As the Audit report notes, however, “if handover zones are not in place and functioning as intended, the protocol is meaningless.”
Northern Ireland’s Comptroller and Auditor General, Dorinnia Carville, said having ambulances waiting outside hospitals for long periods is “both unacceptable for patient wellbeing and a waste of public resources.”
“Addressing this issue will no doubt be challenging,” she added.
“However, this report includes recommendations, and good practice from other regions, highlighting key areas for improvement.”
NIAS and the Department of Health said they “welcomed” the NI Audit Office report and added that they would consider its recommendations.

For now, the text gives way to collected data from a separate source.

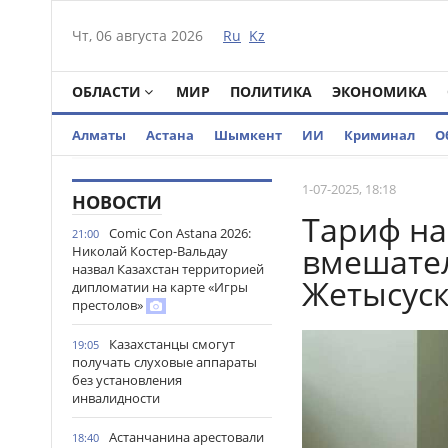
Чт, 06 августа 2026
Ru
Kz
ОБЛАСТИ
МИР
ПОЛИТИКА
ЭКОНОМИКА
Алматы
Астана
Шымкент
ИИ
Криминал
О
1-07-2025, 18:18
НОВОСТИ
Тариф на
Comic Con Astana 2026:
21:00
вмешател
Николай Костер-Вальдау
назвал Казахстан территорией
Жетысуск
дипломатии на карте «Игры
престолов»
Казахстанцы смогут
19:05
получать слуховые аппараты
без установления
инвалидности
Астанчанина арестовали
18:40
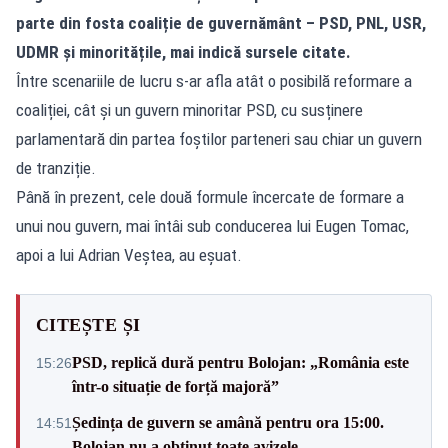
parte din fosta coaliție de guvernământ – PSD, PNL, USR,
UDMR și minoritățile, mai indică sursele citate.
Între scenariile de lucru s-ar afla atât o posibilă reformare a
coaliției, cât și un guvern minoritar PSD, cu susținere
parlamentară din partea foștilor parteneri sau chiar un guvern
de tranziție.
Până în prezent, cele două formule încercate de formare a
unui nou guvern, mai întâi sub conducerea lui Eugen Tomac,
apoi a lui Adrian Veștea, au eșuat.
CITEȘTE ȘI
PSD, replică dură pentru Bolojan: „România este
15:26
într-o situație de forță majoră”
Ședința de guvern se amână pentru ora 15:00.
14:51
Bolojan nu a obținut toate avizele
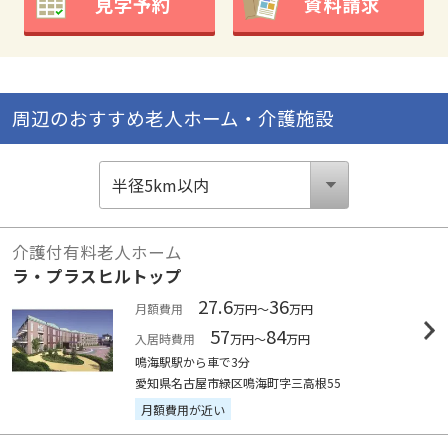
見学予約
資料請求
周辺のおすすめ老人ホーム・介護施設
介護付有料老人ホーム
ラ・プラスヒルトップ
27.6
36
月額費用
万円～
万円
57
84
入居時費用
万円～
万円
鳴海駅駅から車で3分
愛知県名古屋市緑区鳴海町字三高根55
月額費用が近い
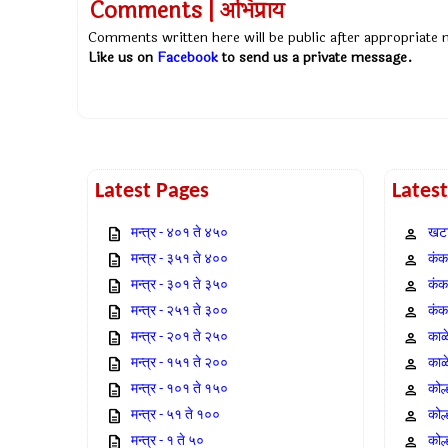
Comments | अभिप्राय
Comments written here will be public after appropriate
Like us on
Facebook
to send us a private message.
Latest Pages
Lates
मन्त्र - ४०१ ते ४५०
खटा
मन्त्र - ३५१ ते ४००
कंक,
मन्त्र - ३०१ ते ३५०
कंक
मन्त्र - २५१ ते ३००
कंक
मन्त्र - २०१ ते २५०
काळ
मन्त्र - १५१ ते २००
काळ
मन्त्र - १०१ ते १५०
कोल
मन्त्र - ५१ ते १००
कोल
मन्त्र - १ ते ५०
कोल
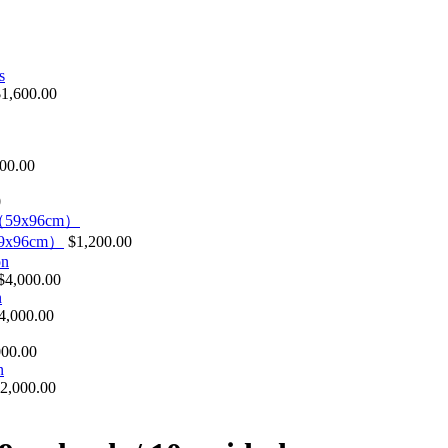
$
1,600.00
00.00
0
（59x96cm）
$
1,200.00
$
4,000.00
4,000.00
000.00
2,000.00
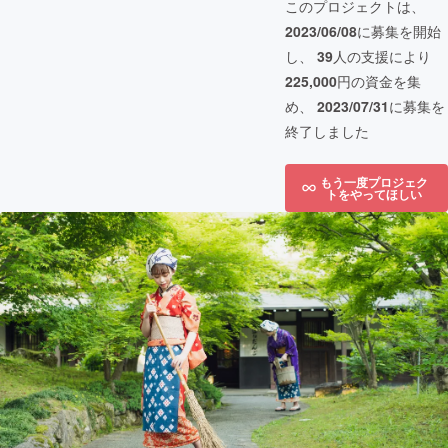
このプロジェクトは、
2023/06/08
に募集を開始
し、
39
人の支援により
225,000
円の資金を集
め、
2023/07/31
に募集を
終了しました
もう一度プロジェク
トをやってほしい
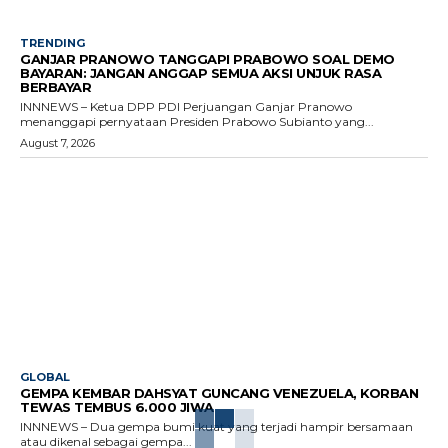
TRENDING
GANJAR PRANOWO TANGGAPI PRABOWO SOAL DEMO
BAYARAN: JANGAN ANGGAP SEMUA AKSI UNJUK RASA
BERBAYAR
INNNEWS – Ketua DPP PDI Perjuangan Ganjar Pranowo
menanggapi pernyataan Presiden Prabowo Subianto yang...
August 7, 2026
GLOBAL
GEMPA KEMBAR DAHSYAT GUNCANG VENEZUELA, KORBAN
TEWAS TEMBUS 6.000 JIWA
INNNEWS – Dua gempa bumi kuat yang terjadi hampir bersamaan
atau dikenal sebagai gempa...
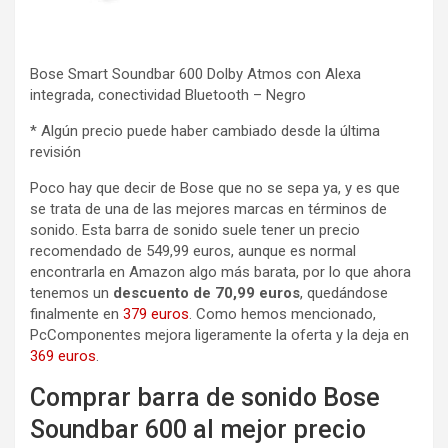
Bose Smart Soundbar 600 Dolby Atmos con Alexa
integrada, conectividad Bluetooth – Negro
* Algún precio puede haber cambiado desde la última
revisión
Poco hay que decir de Bose que no se sepa ya, y es que
se trata de una de las mejores marcas en términos de
sonido. Esta barra de sonido suele tener un precio
recomendado de 549,99 euros, aunque es normal
encontrarla en Amazon algo más barata, por lo que ahora
tenemos un
descuento de 70,99 euros
, quedándose
finalmente en
379 euros
. Como hemos mencionado,
PcComponentes mejora ligeramente la oferta y la deja en
369 euros
.
Comprar barra de sonido Bose
Soundbar 600 al mejor precio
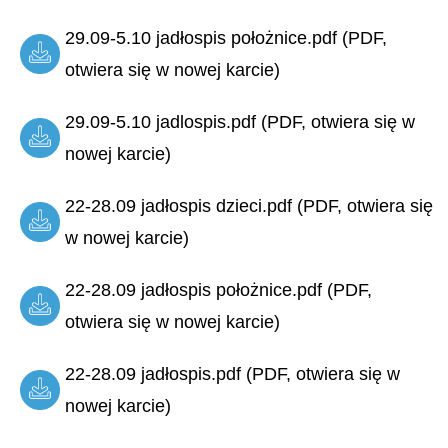
29.09-5.10 jadłospis położnice.pdf (PDF,
otwiera się w nowej karcie)
29.09-5.10 jadlospis.pdf (PDF, otwiera się w
nowej karcie)
22-28.09 jadłospis dzieci.pdf (PDF, otwiera się
w nowej karcie)
22-28.09 jadłospis położnice.pdf (PDF,
otwiera się w nowej karcie)
22-28.09 jadłospis.pdf (PDF, otwiera się w
nowej karcie)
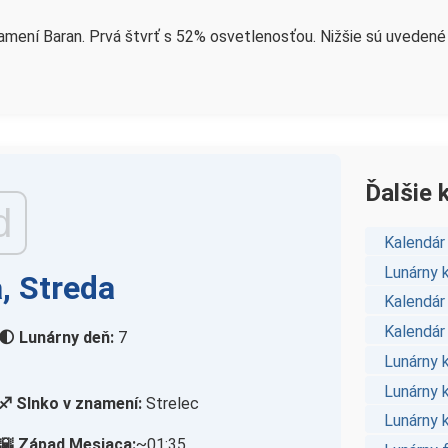
amení Baran. Prvá štvrť s 52% osvetlenosťou. Nižšie sú uvedené o
Ďalšie 
d
Kalendár
Lunárny 
, Streda
Kalendár
Kalendár 
🌓 Lunárny deň:
7
Lunárny 
Lunárny 
♐ Slnko v znamení:
Strelec
Lunárny k
🌇 Západ Mesiaca:
~01:35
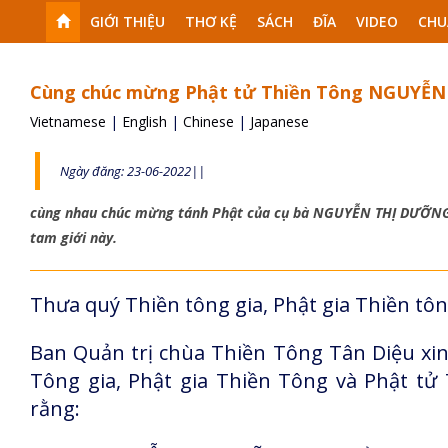
GIỚI THIỆU
THƠ KỆ
SÁCH
ĐĨA
VIDEO
CHU
Cùng chúc mừng Phật tử Thiền Tông NGUYỄN 
Vietnamese
|
English
|
Chinese
|
Japanese
Ngày đăng: 23-06-2022||
cùng nhau chúc mừng tánh Phật của cụ bà NGUYỄN THỊ DƯỠNG, đư
tam giới này.
Thưa quý Thiền tông gia, Phật gia Thiền tôn
Ban Quản trị chùa Thiền Tông Tân Diệu xin
Tông gia, Phật gia Thiền Tông và Phật tử
rằng:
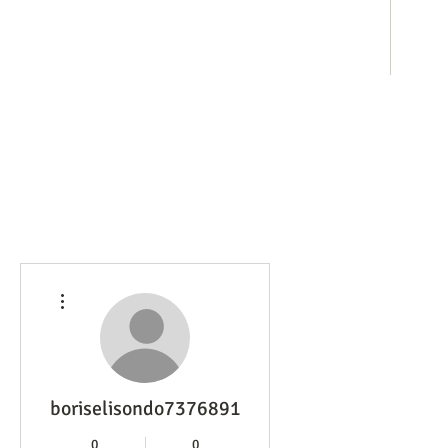
ホテル事業
み
その他
boriselisondo7376891
0
0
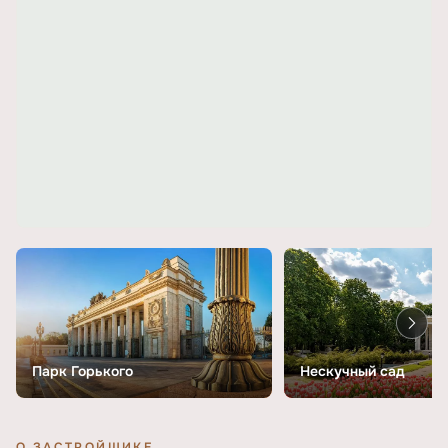
Парк Горького
Нескучный сад
О ЗАСТРОЙЩИКЕ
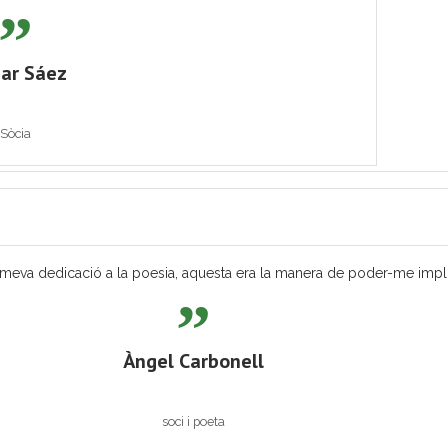
ar Sáez
Sòcia
eva dedicació a la poesia, aquesta era la manera de poder-me implicar
Àngel Carbonell
soci i poeta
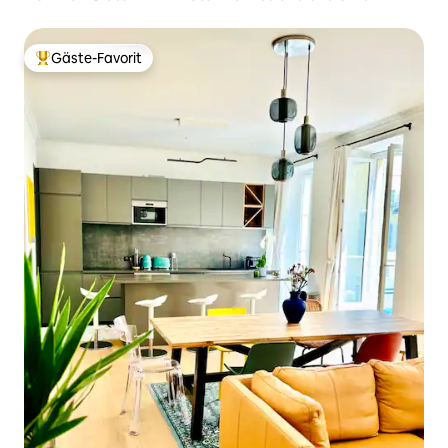
Klimaanlage & Charme
Gäste-Favorit
Beliebter Gäste-Favorit.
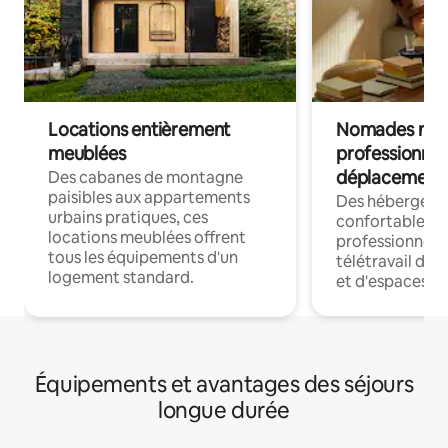
Locations entièrement
Nomades num
meublées
professionnel
déplacement
Des cabanes de montagne
paisibles aux appartements
Des hébergem
urbains pratiques, ces
confortables p
locations meublées offrent
professionnels
tous les équipements d'un
télétravail dis
logement standard.
et d'espaces de
Équipements et avantages des séjours
longue durée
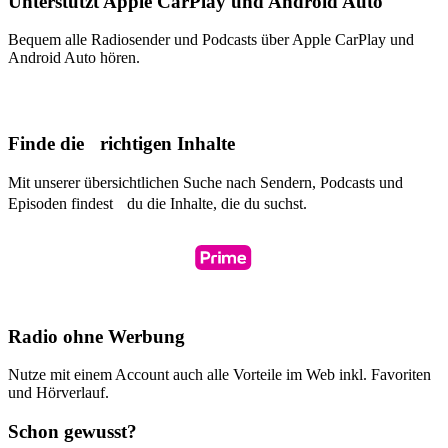
Unterstützt Apple CarPlay und Android Auto
Bequem alle Radiosender und Podcasts über Apple CarPlay und
Android Auto hören.
Finde die richtigen Inhalte
Mit unserer übersichtlichen Suche nach Sendern, Podcasts und
Episoden findest du die Inhalte, die du suchst.
Radio ohne Werbung
Nutze mit einem Account auch alle Vorteile im Web inkl. Favoriten
und Hörverlauf.
Schon gewusst?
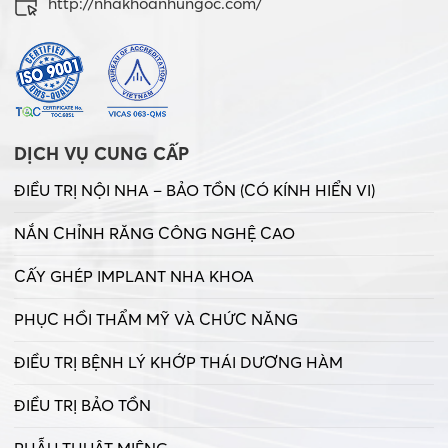
http://nhakhoanhungoc.com/
DỊCH VỤ CUNG CẤP
ĐIỀU TRỊ NỘI NHA – BẢO TỒN (CÓ KÍNH HIỂN VI)
NẮN CHỈNH RĂNG CÔNG NGHỆ CAO
CẤY GHÉP IMPLANT NHA KHOA
PHỤC HỒI THẨM MỸ VÀ CHỨC NĂNG
ĐIỀU TRỊ BỆNH LÝ KHỚP THÁI DƯƠNG HÀM
ĐIỀU TRỊ BẢO TỒN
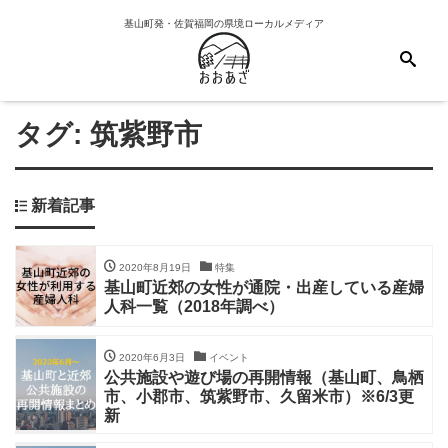
基山町発・佐賀福岡の県境ローカルメディア
タグ:
筑紫野市
新着記事
2020年8月19日
特集
基山町近郊の女性が通院・出産している産婦
人科一覧（2018年調べ）
2020年6月3日
イベント
公共施設や遊び場の再開情報（基山町、鳥栖
市、小郡市、筑紫野市、久留米市）※6/3更
新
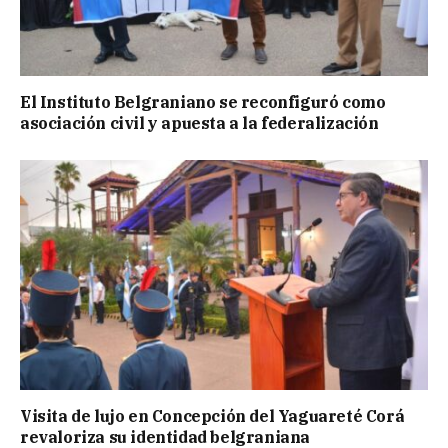
El Instituto Belgraniano se reconfiguró como
asociación civil y apuesta a la federalización
Visita de lujo en Concepción del Yaguareté Corá
revaloriza su identidad belgraniana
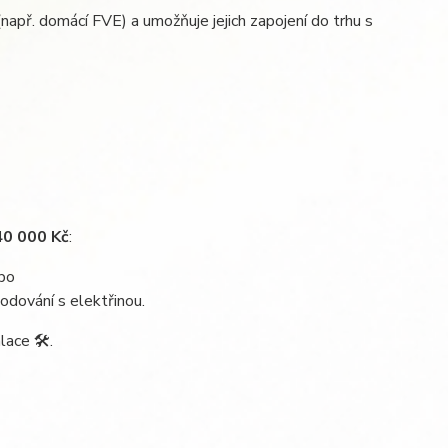
(např. domácí FVE) a umožňuje jejich zapojení do trhu s
40 000 Kč
:
bo
hodování s elektřinou.
lace 🛠.
.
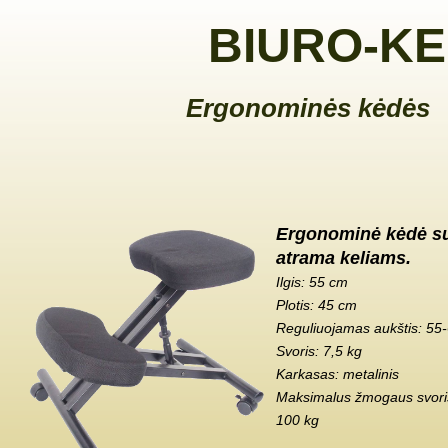
BIURO-KE
Ergonominės kėdės
Ergonominė kėdė s
atrama keliams.
Ilgis: 55 cm
Plotis: 45 cm
Reguliuojamas aukštis: 55
Svoris: 7,5 kg
Karkasas: metalinis
Maksimalus žmogaus svoris
100 kg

“Today’s report underlines the seriousness and scale of the pressures facing health and social care services,” a spokesperson for the Department of Health added.
“The Department of Health recognises the risk of harm to patients who are delayed at handover on arrival at the emergency department and the impact this has on NIAS’s capacity to respond to the next emergency call in the community.”
They added: “Although some progress has been made in delivering changes to services to meet the needs of patients and service users, there is no quick fix and addressing the current situation will require sustained long-term effort, additional recurrent funding and support across the political spectrum.
“The Department is determined to find better ways to work as a system to tackle these complex issues. That is why the Minister initiated a series of winter planning workshops to identifying solutions to the system flow issues that we collectively face.
“The Minister attended the first of these events on 4 March and was encouraged by the engagement and enthusiasm from HSC leaders across the system. The Department expects to see better outcomes in advance of next winter, including improvements to ambulance handover times.”
NIAS said it apologised to patients who experienced long wait times.
In a statement a spokesperson said: “These current challenges are as a result of the pressures faced across the entire Health and Social Care system and which are manifested most in the pressures at EDs and patient flow through hospitals.
“These pressures have resulted in prolonged turnaround times for ambulances at EDs, which impacts upon our ability to respond to emergency calls within the community.”
The spokesperson added that they continue to work with other health departments to find solutions. “NIAS operates a clinical triage system to ensure that the most clinically ill or urgent calls receive the most immediate response,” the spokesperson continued.
“Unfortunately, this means that those patients whose needs are less clinically urgent will face delays in ambulance response.”